I'm not well versed in data structure but curious when do you use large quantity of small size data sets or low quantity of big size data sets for storing information as there are so many ways to store it. What are the pros and cons of using each and how do you see fit when to apply which?
I know this post is kinda old, but some resources suggests that having small blocks of data is better in terms of performance, since it is more likely to fit more data in memory pages and cache lines for access. Though I can see the performance impact being minimal using big blocks of data.
First of all, what exactly is a "block"? If you have a contiguous region of 4096 bytes, do you have a single 4096-byte block, or 128 32-byte blocks?
Second, for cache performance the size of your "blocks" don't matter as much as your access patterns. In particular, the cache works most efficiently when you
1. access the same data over and over again, or
2. access different but contiguous data (e.g. when incrementing all the bytes in a 1 GiB buffer).
The cache is most efficient when you have to jump around in memory with no pattern.
An example of a cache-optimize data structure is the unrolled list. https://en.wikipedia.org/wiki/Unrolled_linked_list
In the particular case of an unrolled list, as a rule of thumb the bigger (in terms of bytes) the nodes the more efficiently the cache behaves (during traversal). There are exceptions to this, so when optimizing cache performance the advice is to always profile.
Originally, I was meant to say given that if you have a fixed size of data that you need to store, would there be any differences, whether it be performance, if you use a smaller data type rather than larger ones to store it. (edit: I didn't know how to describe it when I first think about this, my first post is worded very poorly, I'm sorry)

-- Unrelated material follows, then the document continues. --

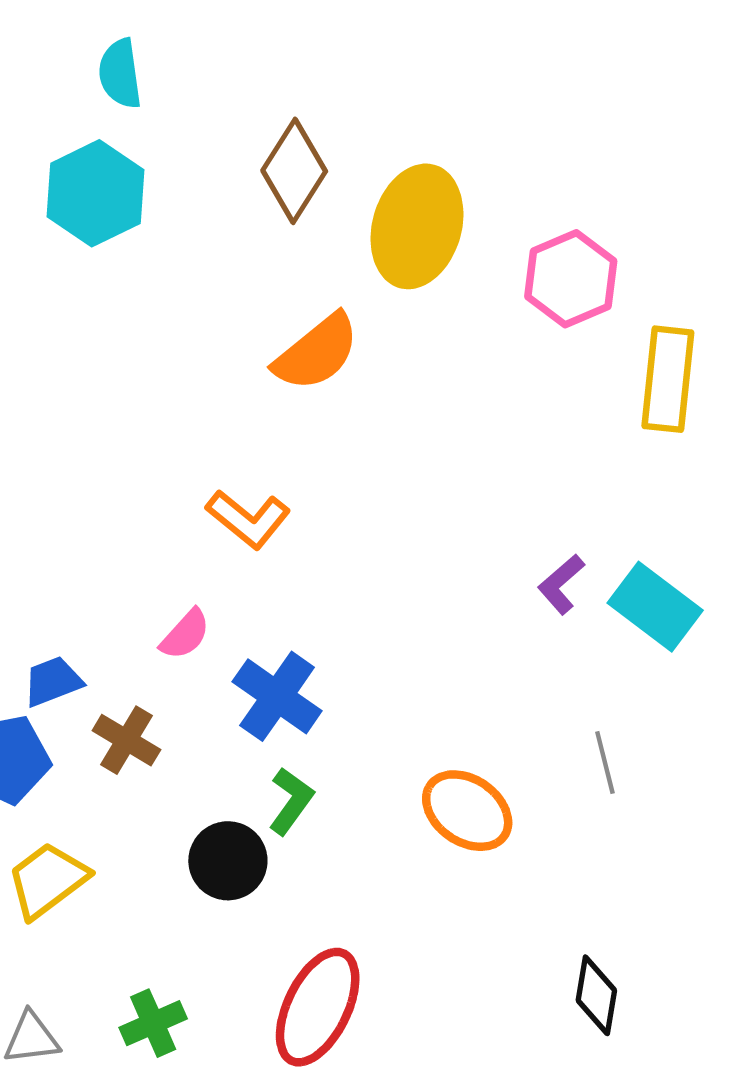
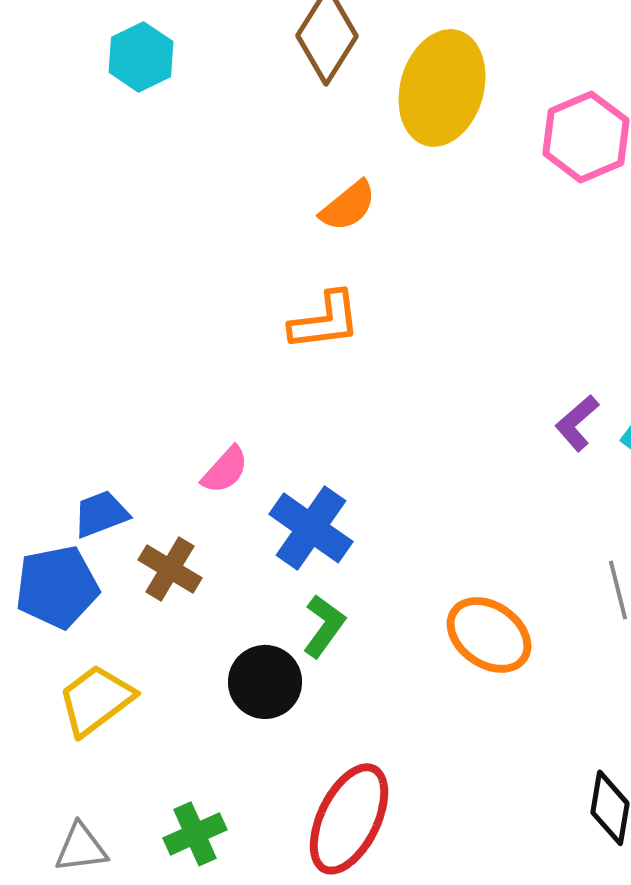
cyan hexagon: (95, 193) -> (141, 57), size x0.7
orange semicircle: (317, 352) -> (348, 206), size x0.7
orange L-shape: (248, 519) -> (325, 321), moved, turned -46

I do understand that cache works most efficiently with spatial and temporal locality. I was thinking about if there is a clear difference like a guideline when to use which if you divide data into smaller chunks or larger chunks. I guess profiling code is the only way to know for sure if that impacts performance.
if you have a fixed size of data that you need to store, would there be any differences, whether it be performance, if you use a smaller data type rather than larger ones to store it.
Well, this is quite different from what you asked in the first post.
Generally speaking, its worthwhile to use the smallest data type capable of representing the full range of values you'll work with, particularly if we're talking about a data structure that may hold arbitrarily-many elements.
Sometimes there are exceptions to this. For example, if your data type is bool, timetimes it makes sense to use a bit-packed data structure (such as std::vector<bool>) because it reduces the space cost, and other times it makes sense to use whole bytes per bool, because it requires less memory bandwidth (changing every bit in a bit-packed octet may cost up to 8 times more accesses, depending on how smart you were when implementing your traversal function).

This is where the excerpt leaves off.